Proverbs 13:12 tells us, “Hope deferred makes the heart sick….” All people experience this at one time or another. We wanted to be a sports star, wealthy, happily married w/ children until death we part, etc., but something else happened. If that something else was still ok, some can redirect their hope, but when everything continues to go wrong, many will despair and give up dreams altogether.

Most of us, however, don’t totally give up. Instead, we experience a heart sickness more subtle and difficult to diagnose – half-hope, the condition where we lower our desires and hope for far less than God wants to provide.

To understand “half-hope”, ask yourself these questions. Do you hope to experience God’s Presence each day in prayer or worship? Do you hope for a marriage that grows closer to God and each other every day? Do you persist with optimism in daily prayers of salvation and healing for lost and hurting loved ones? Do you minister in our community as the royal priesthood of believers with an expectation that things will significantly change, despite all adversity, for the better? (1 Peter 2:9)

For too many Christians, the answer to these questions is, “Not really”, despite the fact God’s Word has promised all those things to His people.

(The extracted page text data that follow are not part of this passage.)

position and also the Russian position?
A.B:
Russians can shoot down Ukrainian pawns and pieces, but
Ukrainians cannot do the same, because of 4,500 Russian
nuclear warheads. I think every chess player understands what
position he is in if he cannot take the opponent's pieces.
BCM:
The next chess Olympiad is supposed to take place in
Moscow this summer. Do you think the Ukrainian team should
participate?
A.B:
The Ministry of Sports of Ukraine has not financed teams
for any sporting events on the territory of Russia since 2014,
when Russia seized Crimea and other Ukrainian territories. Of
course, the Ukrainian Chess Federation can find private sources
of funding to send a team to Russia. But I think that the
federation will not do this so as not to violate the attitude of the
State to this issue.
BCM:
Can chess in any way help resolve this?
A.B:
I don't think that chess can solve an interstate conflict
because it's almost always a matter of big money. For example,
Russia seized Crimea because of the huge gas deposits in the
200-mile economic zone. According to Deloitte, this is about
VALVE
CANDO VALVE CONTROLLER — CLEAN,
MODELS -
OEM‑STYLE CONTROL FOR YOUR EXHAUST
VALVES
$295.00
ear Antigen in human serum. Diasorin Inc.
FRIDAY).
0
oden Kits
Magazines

My friends, let God raise the ceiling of your hope! Pray to the God of Hope that by His Spirit, you will overflow with hope. (Romans 15:13) Faithfully study the Bible, individually and with others, so that its truths will help you desire the right things: His plan for your life rather than worldly plans, and treasures of heaven rather than treasures of earth (Jeremiah 29:11; Matthew 6:20).

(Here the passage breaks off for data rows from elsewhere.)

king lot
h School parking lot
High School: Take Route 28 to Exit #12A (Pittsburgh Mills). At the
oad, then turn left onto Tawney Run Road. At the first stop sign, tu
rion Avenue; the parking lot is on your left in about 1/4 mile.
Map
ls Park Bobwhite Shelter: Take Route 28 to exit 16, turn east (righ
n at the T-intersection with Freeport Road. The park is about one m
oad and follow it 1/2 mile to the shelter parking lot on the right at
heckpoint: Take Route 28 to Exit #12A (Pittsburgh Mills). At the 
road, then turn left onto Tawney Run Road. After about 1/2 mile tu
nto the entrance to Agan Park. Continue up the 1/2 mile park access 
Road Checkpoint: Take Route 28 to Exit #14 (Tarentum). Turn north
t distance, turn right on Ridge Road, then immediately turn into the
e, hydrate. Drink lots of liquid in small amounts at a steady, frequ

Most of all, embrace the “Hope of Glory” that is already yours as a child of God – “Christ in you! (Colossians 1:27). Jesus said we would do “greater works than these” (John 14:12) because we can do all things through Him. (Philippians 4:13).

The Lord is able and ready to do far more than we can ask or imagine! (Ephesians 3:20). As the ceiling of our hope rises, so will our faith, our service, our prayers and God’s answers to them.

God bless you, and God bless our community.